In simulations of the present-day climate, a CO2-induced albedo trend is not as clear, due largely to the counteracting effect of aerosols. Presumably, as aerosol significance decreases relative to that of GHG forcing, the negative trend in albedo will become more distinct.

The models agree well on the magnitude of the surface albedo contribution to the albedo trend, due to retreating snow and ice cover, but differ in their estimates of what is here called the cloud contribution, ΔCC. ΔCC is defined as the difference between clear-sky and all-sky albedo anomalies and has the same sign as the change in SW cloud radiative forcing, ΔCRFSW.

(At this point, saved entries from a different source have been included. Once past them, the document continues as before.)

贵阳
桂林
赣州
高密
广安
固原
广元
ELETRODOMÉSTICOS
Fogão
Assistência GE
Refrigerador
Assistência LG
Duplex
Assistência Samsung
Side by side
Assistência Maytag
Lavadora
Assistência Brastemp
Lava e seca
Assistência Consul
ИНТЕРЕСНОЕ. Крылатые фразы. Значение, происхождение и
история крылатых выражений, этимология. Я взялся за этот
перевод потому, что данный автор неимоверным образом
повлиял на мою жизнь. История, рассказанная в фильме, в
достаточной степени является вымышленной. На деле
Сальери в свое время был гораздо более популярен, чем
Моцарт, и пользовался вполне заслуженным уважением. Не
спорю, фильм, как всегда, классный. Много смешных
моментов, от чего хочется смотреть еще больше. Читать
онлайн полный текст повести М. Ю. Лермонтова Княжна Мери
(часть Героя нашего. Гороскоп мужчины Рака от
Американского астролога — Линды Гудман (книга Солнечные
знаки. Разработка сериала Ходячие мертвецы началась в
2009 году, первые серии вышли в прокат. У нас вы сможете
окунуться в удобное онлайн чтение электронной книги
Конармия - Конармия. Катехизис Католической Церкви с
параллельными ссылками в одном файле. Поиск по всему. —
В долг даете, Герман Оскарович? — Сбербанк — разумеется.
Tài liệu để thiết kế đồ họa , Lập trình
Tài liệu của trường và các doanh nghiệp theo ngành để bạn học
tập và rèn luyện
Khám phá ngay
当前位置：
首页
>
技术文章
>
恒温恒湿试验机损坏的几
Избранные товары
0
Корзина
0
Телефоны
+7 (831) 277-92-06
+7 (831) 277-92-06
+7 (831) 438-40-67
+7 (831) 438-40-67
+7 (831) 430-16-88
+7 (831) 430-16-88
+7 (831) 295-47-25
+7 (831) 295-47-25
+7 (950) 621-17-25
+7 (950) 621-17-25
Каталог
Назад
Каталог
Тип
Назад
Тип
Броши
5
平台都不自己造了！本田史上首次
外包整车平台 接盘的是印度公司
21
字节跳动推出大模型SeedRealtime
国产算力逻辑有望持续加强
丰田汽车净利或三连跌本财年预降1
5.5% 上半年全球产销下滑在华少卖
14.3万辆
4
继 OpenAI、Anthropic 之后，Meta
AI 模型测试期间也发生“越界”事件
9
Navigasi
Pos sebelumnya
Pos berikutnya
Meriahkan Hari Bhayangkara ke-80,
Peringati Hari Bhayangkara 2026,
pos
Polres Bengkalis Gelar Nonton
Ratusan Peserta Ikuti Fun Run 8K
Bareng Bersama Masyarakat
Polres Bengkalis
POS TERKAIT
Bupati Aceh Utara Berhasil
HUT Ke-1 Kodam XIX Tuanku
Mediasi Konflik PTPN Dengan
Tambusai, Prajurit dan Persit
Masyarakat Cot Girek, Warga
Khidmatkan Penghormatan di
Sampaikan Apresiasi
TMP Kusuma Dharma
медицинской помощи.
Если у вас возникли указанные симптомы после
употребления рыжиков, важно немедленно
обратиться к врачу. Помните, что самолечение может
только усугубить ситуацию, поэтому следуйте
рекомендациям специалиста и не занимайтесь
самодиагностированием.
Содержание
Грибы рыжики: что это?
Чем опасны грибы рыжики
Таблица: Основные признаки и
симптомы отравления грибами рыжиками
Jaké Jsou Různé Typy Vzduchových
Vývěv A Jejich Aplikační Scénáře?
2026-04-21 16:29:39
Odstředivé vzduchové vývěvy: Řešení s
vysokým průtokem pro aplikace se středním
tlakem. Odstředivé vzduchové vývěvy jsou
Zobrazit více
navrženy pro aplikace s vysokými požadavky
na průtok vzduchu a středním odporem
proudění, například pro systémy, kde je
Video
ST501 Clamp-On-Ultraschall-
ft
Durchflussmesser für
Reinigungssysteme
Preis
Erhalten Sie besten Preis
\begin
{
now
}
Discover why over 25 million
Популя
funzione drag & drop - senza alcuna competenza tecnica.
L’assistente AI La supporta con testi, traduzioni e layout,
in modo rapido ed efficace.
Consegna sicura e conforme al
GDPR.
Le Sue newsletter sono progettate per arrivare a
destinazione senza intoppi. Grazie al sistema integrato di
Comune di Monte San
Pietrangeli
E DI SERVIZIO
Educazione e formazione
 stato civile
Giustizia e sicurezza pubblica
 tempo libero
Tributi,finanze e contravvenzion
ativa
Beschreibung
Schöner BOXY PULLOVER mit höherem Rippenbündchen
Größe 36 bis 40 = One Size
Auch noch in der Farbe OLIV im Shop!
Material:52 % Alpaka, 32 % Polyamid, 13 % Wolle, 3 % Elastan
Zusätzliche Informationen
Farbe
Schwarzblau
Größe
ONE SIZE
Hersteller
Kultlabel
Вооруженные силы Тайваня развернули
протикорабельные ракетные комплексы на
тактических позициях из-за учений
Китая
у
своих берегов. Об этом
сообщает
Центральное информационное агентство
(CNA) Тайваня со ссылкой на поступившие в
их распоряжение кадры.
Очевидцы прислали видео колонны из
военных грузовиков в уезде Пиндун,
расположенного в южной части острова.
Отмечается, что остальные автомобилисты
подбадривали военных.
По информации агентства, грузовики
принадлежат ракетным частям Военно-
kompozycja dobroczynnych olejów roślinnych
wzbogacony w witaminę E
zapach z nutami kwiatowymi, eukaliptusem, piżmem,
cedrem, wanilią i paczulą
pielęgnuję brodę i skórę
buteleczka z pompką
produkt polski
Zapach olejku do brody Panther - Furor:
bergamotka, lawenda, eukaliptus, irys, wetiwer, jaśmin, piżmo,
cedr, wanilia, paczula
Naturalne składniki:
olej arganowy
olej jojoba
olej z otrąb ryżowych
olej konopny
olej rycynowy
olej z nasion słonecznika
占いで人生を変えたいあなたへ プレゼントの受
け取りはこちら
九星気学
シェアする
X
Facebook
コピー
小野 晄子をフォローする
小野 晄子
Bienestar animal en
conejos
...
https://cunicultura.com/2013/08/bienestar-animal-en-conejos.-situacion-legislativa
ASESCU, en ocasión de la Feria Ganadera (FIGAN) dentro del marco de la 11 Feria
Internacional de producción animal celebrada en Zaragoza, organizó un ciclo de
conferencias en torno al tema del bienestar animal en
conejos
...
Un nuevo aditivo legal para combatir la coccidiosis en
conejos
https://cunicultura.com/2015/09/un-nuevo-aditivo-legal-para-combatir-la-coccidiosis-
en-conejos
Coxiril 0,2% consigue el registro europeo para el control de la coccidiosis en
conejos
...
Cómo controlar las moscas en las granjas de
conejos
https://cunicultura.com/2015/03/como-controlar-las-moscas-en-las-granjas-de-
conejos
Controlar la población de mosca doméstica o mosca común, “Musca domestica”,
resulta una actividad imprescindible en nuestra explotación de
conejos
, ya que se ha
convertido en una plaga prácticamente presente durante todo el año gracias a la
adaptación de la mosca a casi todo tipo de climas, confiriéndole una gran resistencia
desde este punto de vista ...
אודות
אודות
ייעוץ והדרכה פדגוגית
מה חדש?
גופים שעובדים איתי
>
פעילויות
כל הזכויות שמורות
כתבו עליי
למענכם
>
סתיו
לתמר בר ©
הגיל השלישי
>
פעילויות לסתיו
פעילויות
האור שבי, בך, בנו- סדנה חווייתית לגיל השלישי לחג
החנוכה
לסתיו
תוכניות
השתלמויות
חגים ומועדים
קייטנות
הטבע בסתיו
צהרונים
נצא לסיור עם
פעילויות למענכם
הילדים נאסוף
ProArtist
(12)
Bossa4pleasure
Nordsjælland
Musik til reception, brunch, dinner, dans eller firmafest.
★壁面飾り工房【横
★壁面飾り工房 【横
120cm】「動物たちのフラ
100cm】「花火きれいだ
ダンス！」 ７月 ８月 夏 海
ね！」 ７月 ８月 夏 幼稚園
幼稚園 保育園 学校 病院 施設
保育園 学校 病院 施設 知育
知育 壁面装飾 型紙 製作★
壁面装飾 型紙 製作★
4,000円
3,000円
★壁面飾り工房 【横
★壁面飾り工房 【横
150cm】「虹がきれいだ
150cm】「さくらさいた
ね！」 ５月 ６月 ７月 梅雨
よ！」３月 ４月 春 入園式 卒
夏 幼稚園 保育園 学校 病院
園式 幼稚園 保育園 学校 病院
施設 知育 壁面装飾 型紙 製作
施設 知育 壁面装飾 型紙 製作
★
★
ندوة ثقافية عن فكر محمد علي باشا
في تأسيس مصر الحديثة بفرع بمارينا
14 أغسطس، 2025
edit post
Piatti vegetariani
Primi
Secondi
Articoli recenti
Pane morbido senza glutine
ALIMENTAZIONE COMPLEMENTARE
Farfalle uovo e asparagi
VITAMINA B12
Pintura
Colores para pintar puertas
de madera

The magnitude of ΔCC at the end of the strongly forced simulations is correlated with equilibrium climate sensitivity in the models (correlation coefficient 0.76) In models with high climate sensitivity, the cloud contribution enhances the negative albedo trend, i.e., there is a positive ΔCRFSW, and in models with low climate sensitivity, the cloud contribution counteracts the negative albedo trend, i.e., a negative ΔCRFSW, illustrating the importance of cloud feedback in determining climate sensitivity.

These sensitivity-related differences in cloud response to the forcing also cause the magnitude of the negative TOA albedo trend to be larger the higher the climate sensitivity of the model is (correlation coefficient 0.73). The cloud contribution to the albedo trend can in turn be attributed primarily to changes in cloud fraction, but also to changes in other cloud properties, specifically cloud albedo.